Task details:
Please state how many lines of the material contain "tipo", giving nothing but the number.

################

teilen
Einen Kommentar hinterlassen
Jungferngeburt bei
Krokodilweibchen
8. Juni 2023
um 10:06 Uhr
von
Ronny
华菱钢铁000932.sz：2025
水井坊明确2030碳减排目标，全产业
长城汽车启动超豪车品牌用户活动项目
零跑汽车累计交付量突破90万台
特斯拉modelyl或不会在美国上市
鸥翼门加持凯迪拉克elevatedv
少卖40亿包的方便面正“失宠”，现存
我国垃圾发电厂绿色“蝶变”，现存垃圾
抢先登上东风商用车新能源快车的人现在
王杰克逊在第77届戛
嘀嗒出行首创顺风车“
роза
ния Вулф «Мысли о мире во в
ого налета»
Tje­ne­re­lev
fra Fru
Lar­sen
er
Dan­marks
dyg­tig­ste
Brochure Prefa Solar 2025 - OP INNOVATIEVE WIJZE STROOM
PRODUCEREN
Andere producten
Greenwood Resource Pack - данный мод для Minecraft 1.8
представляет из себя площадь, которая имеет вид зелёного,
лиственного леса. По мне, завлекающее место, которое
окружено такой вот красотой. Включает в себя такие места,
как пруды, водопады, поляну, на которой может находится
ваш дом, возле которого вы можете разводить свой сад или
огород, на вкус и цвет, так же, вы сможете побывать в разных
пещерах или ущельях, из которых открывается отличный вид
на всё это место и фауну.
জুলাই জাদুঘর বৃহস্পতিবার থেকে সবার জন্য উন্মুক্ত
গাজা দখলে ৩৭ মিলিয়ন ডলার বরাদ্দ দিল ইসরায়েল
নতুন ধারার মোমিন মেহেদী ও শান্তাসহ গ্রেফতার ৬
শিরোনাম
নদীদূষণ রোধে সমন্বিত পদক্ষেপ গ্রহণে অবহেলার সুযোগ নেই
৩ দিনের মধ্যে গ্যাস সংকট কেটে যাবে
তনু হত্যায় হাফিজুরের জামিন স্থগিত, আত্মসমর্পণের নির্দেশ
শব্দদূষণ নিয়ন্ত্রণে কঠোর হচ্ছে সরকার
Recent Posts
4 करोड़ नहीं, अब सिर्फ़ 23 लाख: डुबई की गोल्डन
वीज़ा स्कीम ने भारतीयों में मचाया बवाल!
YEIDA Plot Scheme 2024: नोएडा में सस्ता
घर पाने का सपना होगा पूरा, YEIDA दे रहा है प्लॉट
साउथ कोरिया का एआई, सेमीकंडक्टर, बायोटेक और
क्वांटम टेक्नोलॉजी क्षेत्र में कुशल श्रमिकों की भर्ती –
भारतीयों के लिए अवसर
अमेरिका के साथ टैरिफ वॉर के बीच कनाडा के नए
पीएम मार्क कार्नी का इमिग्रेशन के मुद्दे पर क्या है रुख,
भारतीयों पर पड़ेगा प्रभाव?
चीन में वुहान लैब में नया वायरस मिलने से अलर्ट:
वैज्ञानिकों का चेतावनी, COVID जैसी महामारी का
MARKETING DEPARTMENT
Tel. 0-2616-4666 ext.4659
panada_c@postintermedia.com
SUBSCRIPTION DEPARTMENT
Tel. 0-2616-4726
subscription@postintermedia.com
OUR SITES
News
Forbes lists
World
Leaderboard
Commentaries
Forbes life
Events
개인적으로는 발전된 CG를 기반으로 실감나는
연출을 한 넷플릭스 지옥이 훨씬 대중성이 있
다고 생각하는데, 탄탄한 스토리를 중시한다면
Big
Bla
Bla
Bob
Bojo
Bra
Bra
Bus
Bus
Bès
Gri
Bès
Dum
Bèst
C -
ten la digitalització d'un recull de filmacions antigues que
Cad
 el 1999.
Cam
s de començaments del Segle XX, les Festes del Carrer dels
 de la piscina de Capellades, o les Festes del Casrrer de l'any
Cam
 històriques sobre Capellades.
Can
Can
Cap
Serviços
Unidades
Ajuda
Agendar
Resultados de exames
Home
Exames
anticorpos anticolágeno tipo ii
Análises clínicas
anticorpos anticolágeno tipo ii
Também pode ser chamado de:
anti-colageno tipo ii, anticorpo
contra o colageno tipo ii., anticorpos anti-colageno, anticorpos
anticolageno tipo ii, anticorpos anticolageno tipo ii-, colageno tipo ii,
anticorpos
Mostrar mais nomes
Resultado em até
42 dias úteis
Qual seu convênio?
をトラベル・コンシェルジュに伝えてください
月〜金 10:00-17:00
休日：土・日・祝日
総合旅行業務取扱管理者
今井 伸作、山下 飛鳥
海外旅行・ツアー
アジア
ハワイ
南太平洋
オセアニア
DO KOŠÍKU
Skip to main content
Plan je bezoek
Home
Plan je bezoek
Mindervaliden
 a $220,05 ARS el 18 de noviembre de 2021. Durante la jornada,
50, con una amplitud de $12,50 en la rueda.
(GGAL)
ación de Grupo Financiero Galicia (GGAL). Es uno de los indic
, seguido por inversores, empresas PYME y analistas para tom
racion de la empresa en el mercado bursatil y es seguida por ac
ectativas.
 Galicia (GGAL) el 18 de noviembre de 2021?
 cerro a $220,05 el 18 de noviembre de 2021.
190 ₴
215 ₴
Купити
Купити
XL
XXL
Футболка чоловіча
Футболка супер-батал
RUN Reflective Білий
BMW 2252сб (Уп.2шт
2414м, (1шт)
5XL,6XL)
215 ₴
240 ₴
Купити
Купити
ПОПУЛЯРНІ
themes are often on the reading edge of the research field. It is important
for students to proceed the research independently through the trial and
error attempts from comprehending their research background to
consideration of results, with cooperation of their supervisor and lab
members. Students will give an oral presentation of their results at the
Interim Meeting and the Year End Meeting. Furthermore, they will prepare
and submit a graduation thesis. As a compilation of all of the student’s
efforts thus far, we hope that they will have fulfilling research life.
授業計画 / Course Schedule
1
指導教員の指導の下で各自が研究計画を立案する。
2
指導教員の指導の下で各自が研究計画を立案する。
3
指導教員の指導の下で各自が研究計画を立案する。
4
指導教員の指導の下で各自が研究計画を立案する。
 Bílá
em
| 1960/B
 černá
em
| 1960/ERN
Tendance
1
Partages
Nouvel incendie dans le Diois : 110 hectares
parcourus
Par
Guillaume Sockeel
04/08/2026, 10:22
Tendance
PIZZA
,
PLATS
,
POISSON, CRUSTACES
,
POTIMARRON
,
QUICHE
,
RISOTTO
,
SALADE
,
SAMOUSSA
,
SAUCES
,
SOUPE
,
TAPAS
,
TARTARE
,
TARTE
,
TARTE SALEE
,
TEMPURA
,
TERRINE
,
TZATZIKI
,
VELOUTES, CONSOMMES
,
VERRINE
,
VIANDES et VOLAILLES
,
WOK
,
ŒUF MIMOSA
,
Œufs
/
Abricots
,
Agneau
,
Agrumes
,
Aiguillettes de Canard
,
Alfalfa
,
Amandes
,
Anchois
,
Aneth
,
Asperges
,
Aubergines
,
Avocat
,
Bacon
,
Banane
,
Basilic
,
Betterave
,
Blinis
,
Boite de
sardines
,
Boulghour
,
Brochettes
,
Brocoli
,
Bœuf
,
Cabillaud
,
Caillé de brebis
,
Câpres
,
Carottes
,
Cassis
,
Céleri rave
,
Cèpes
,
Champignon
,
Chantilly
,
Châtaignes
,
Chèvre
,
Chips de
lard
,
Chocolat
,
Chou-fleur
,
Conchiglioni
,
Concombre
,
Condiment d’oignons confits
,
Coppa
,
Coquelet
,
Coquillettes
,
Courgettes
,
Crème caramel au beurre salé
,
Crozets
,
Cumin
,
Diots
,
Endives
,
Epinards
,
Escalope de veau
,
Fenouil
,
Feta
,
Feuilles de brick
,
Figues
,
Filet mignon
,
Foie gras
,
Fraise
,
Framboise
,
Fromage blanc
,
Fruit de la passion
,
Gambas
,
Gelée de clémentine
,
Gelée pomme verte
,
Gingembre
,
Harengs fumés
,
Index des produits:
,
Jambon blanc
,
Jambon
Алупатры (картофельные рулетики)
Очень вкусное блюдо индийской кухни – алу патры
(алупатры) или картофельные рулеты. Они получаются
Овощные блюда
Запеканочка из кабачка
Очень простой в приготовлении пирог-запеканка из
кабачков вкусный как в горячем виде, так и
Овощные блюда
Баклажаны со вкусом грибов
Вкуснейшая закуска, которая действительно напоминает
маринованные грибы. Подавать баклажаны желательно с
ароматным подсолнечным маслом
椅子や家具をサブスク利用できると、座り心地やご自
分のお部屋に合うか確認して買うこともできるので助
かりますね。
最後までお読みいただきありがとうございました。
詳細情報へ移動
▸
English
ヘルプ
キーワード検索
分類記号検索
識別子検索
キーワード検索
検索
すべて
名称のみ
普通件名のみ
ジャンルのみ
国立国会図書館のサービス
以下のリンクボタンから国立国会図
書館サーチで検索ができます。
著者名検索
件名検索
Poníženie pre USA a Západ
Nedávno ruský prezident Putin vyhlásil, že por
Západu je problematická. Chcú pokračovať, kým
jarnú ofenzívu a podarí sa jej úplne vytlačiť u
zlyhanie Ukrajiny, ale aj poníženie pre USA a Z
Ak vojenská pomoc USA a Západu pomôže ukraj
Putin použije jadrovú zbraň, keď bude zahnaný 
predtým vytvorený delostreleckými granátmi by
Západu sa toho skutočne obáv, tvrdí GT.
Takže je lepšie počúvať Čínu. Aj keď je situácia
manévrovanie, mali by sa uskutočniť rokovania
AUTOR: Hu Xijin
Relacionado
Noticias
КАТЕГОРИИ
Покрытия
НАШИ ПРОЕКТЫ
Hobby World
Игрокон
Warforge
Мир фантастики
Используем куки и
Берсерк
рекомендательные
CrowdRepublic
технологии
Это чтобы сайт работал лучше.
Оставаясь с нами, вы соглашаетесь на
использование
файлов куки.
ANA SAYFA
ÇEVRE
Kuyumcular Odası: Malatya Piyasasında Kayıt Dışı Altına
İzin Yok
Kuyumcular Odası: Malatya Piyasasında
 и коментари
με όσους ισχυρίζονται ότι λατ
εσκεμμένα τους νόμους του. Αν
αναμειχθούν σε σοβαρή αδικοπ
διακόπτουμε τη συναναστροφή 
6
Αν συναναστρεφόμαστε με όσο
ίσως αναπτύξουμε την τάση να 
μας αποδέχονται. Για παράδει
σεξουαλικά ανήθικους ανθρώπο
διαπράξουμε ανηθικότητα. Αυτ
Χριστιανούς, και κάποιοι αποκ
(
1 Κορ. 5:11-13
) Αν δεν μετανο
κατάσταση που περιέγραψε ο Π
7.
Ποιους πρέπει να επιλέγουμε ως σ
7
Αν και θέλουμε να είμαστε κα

################

Exercise output:
5